Qemu arguments and the init process
You will use the previous qemu command and extend it with the respective -initrd <file>
and -append "<arg1> <arg2> ..."
arguments.
[success] Questions
- What needs to be passed to the kernel within append in order to tell it what binary to execute?
- What is the default executable path of the kernel in case nothing is passed to change it?
- What is the complete qemu command line to run your sysinfo application as the init process?
Busybox
To prepare a more versatile userland you can leverage the busybox utility. Use the following stable release of busybox for this assignment:
Busybox Configuration
Change your shell to the the directory with the unpacked busybox sources. Then:
- Run
make allnoconfig
to deselect all options - Run
make menuconfig
to open an ncurses menu. This menu lets you configure all the applets that will be available from the single multi-call binary produced in the compilation step.
[success] Questions
- How do multi-call binaries work?
- What applets are needed to allow us to interact with the system?

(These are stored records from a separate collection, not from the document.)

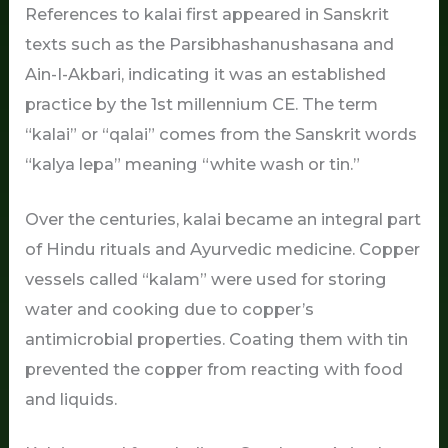
References to kalai first appeared in Sanskrit
texts such as the Parsibhashanushasana and
Ain-I-Akbari, indicating it was an established
practice by the 1st millennium CE. The term
“kalai” or “qalai” comes from the Sanskrit words
“kalya lepa” meaning “white wash or tin.”
Over the centuries, kalai became an integral part
of Hindu rituals and Ayurvedic medicine. Copper
vessels called “kalam” were used for storing
water and cooking due to copper’s
antimicrobial properties. Coating them with tin
prevented the copper from reacting with food
and liquids.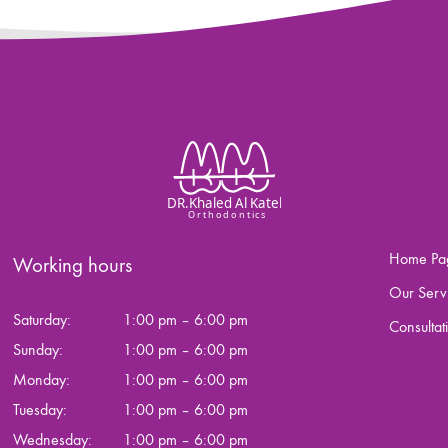
Home Pa
Working hours
Our Serv
Saturday:
1:00 pm – 6:00 pm
Consultat
Sunday:
1:00 pm – 6:00 pm
Monday:
1:00 pm – 6:00 pm
Tuesday:
1:00 pm – 6:00 pm
Wednesday:
1:00 pm – 6:00 pm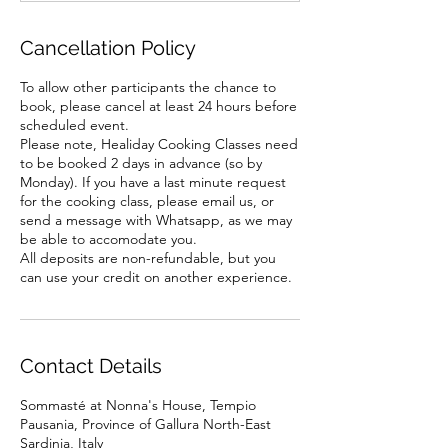
Cancellation Policy
To allow other participants the chance to
book, please cancel at least 24 hours before
scheduled event.
Please note, Healiday Cooking Classes need
to be booked 2 days in advance (so by
Monday). If you have a last minute request
for the cooking class, please email us, or
send a message with Whatsapp, as we may
be able to accomodate you.
All deposits are non-refundable, but you
Contact Details
Sommasté at Nonna's House, Tempio
Pausania, Province of Gallura North-East
Sardinia, Italy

- How are symlinks to these binaries interpreted?
Compilation
Analog to the kernel compilation you can use the same command with the busybox sources too:
make -j5
This should result in a binary named busybox in the build directory.
Please inspect this binary using the file
utility.
[success] Questions
- Does your busybox file have dynamic link dependencies against libraries installed on the build host?
- How can you verify this on the command line?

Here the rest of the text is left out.